Korvayne kicks out strongly. Remi rolls away and climbs to her feet. She reaches down and grabs Korvayne by the hair standing her up. Sending Korvayne toward the corner with a Irish whip, Remi follows close behind charging at her. Korvayne however, has it scouted and grabs at the ropes before impact, hoping up onto the middle rope and jumping backward catching Remi in the nose with an elbow…

Jacuinde Cuauhtemoc: “What a elbow… I bet Remi is seeing stars right now?”

Korvayne wastes no time. She drags Remi up, snaps her over with a suplex, floats through, and hooks the leg…


ONE!
.
.
TWO—


Remi powers through and rolls onto her stomach.
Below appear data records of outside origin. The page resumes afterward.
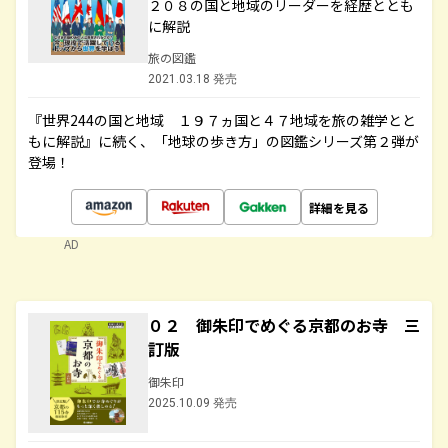
２０８の国と地域のリーダーを経歴ととも
に解説
旅の図鑑
2021.03.18 発売
『世界244の国と地域 １９７ヵ国と４７地域を旅の雑学とと
もに解説』に続く、「地球の歩き方」の図鑑シリーズ第２弾が
登場！
詳細を見る
AD
０２ 御朱印でめぐる京都のお寺 三
訂版
御朱印
2025.10.09 発売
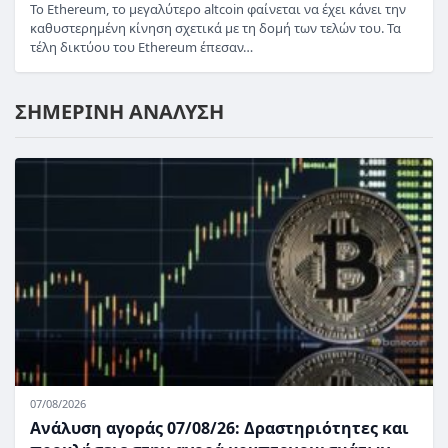
Το Ethereum, το μεγαλύτερο altcoin φαίνεται να έχει κάνει την
καθυστερημένη κίνηση σχετικά με τη δομή των τελών του. Τα
τέλη δικτύου του Ethereum έπεσαν…
ΣΗΜΕΡΙΝΗ ΑΝΑΛΥΣΗ
07/08/2026
Ανάλυση αγοράς 07/08/26: Δραστηριότητες και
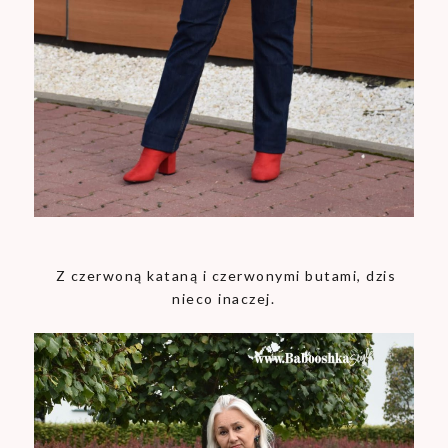
Z czerwoną kataną i czerwonymi butami, dzis
nieco inaczej.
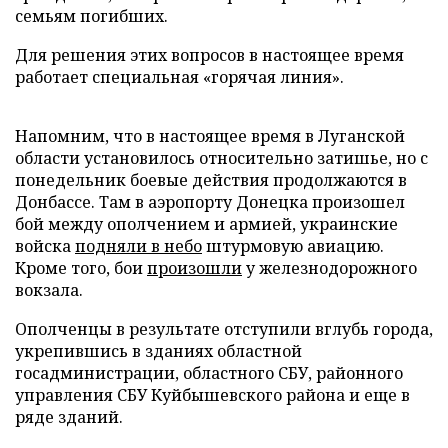
семьям погибших.
Для решения этих вопросов в настоящее время
работает специальная «горячая линия».
Напомним, что в настоящее время в Луганской
области установилось относительно затишье, но с
понедельник боевые действия продолжаются в
Донбассе. Там в аэропорту Донецка произошел
бой между ополчением и армией, украинские
войска
подняли в небо
штурмовую авиацию.
Кроме того, бои
произошли
у железнодорожного
вокзала.
Ополченцы в результате отступили вглубь города,
укрепившись в зданиях областной
госадминистрации, областного СБУ, районного
управления СБУ Куйбышевского района и еще в
ряде зданий.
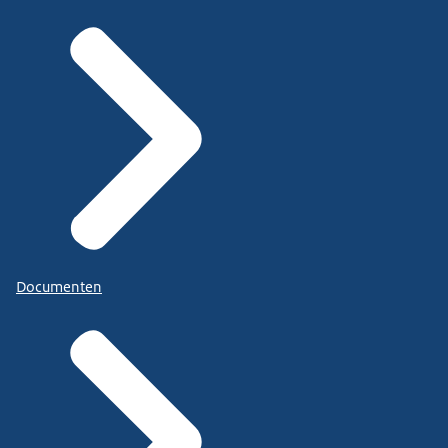
Documenten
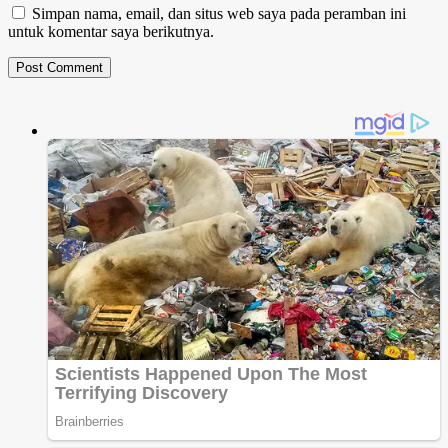
Simpan nama, email, dan situs web saya pada peramban ini
untuk komentar saya berikutnya.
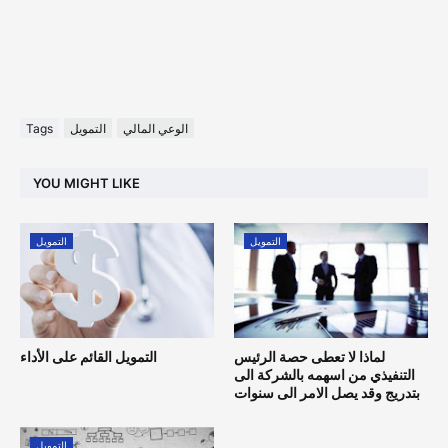
الوعي المالي
التمويل
Tags
YOU MIGHT LIKE
التمويل
التمويل
لماذا لا تعطى حصة الرئيس
التمويل القائم على الأداء
التنفيذي من اسهمه بالشركة الى
بتدريج وقد يصل الامر الى سنوات
التمويل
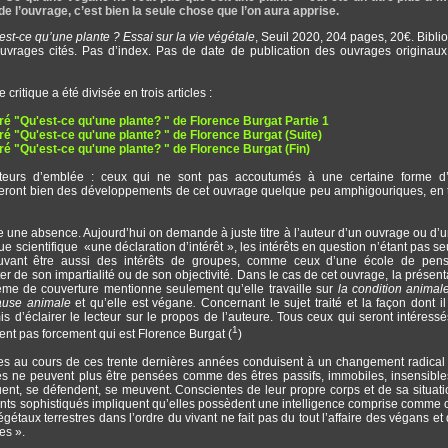
de l’ouvrage, c’est bien la seule chose que l’on aura apprise.
est-ce qu’une plante ? Essai sur la vie végétale
, Seuil 2020, 204 pages, 20€. Bibli
ouvrages cités. Pas d’index. Pas de date de publication des ouvrages originaux
critique a été divisée en trois articles :
itré "Qu'est-ce qu'une plante? " de Florence Burgat Partie 1
itré "Qu'est-ce qu'une plante? " de Florence Burgat (Suite)
itré "Qu'est-ce qu'une plante? " de Florence Burgat (Fin)
cteurs d’emblée : ceux qui ne sont pas accoutumés à une certaine forme d’é
veront bien des développements de cet ouvrage quelque peu amphigouriques, en 
une absence. Aujourd’hui on demande à juste titre à l’auteur d’un ouvrage ou d’un
e scientifique «une déclaration d’intérêt », les intérêts en question n’étant pas s
ouvant être aussi des intérêts de groupes, comme ceux d’une école de pens
ter de son impartialité ou de son objectivité. Dans le cas de cet ouvrage, la présent
ième de couverture mentionne seulement qu’elle travaille sur
la condition animal
ause animale
et qu’elle est végane
.
Concernant le sujet traité et la façon dont il 
is d’éclairer le lecteur sur le propos de l’auteure. Tous ceux qui seront intéressé
1
vent pas forcement qui est Florence Burgat (
)
es au cours de ces trente dernières années conduisent à un changement radical
tes ne peuvent plus être pensées comme des êtres passifs, immobiles, insensible
t, se défendent, se meuvent. Conscientes de leur propre corps et de sa situat
nts sophistiqués impliquent qu’elles possèdent une intelligence comprise comme 
étaux terrestres dans l’ordre du vivant ne fait pas du tout l’affaire des végans et
es ».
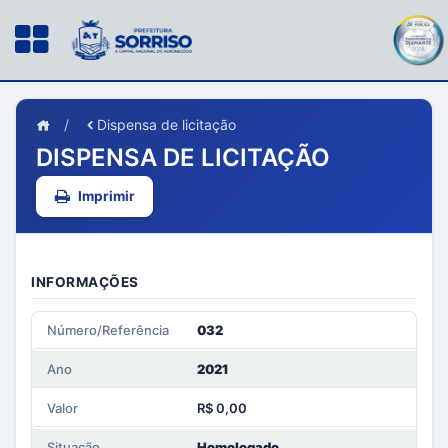
/
Dispensa de licitação
DISPENSA DE LICITAÇÃO
Imprimir
INFORMAÇÕES
Número/Referência
032
Ano
2021
Valor
R$ 0,00
Situação
Homologado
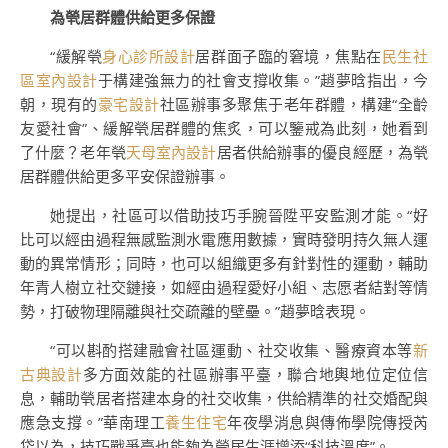
為煢居群體供給更多保證
“緩解煢
身心診所設計
居群面子臨的窘境，焦點在
民生社
區室內設計
于構建強無力的社會支撐收集。”趙夢晗指出，今
朝，現有的
豪宅設計
社區辦事多聚焦于老年群體，構建“全齡
友愛社會”、緩解煢居群體的焦炙，可以鑒戒為此刻，她看到
了什麼？老年煢
天母室內設計
居者供給辦事的優良經歷，為煢
居群體供給更多平安保證辦事。
她提出，社區可以借助技巧手腕晉陞平安監測才能。“好
比可以經由過程無感監測水電應用數據，實時發明持久無人運
動的異常情形；同時，也可以組織更多有針對性的運動，輔助
年青人樹立社交鏈接，如經由過程愛好小組、志愿者結對等情
勢，打破物理隔離與社交疏離的壁壘。”趙夢晗表現。
“可以斟酌搭建融會社區運動、社交收集、醫療資本等
新
古典設計
多方面效能的社區辦事平臺，聯合地輿地位定位信
息，輔助煢居者搭建本身的社交收集，供給精準的社交婚配與
應急支撐。”華南理工
養生住宅
年夜學消息與傳佈學院傳授芮
牮以為，技巧戰爭臺也能夠為煢居生涯增添“科技溫度”。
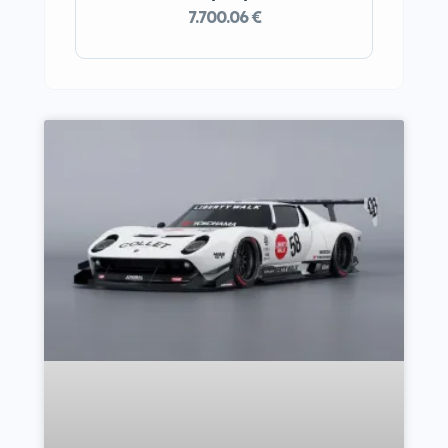
7.700.06 €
Korvayne slaps the mat, already irritated. She stands up and paces for a moment, thinking of her next moveZ

Joe Rogan: “That temper is showing. She’s winning right now, but she’s mad she hasn’t already won. These are things that make or break a competitor ”

Jacuinde Cuauhtemoc:: “And against a champion like Remington Storm, frustration can become a fatal flaw. Joe will you please not light that… it stinks!”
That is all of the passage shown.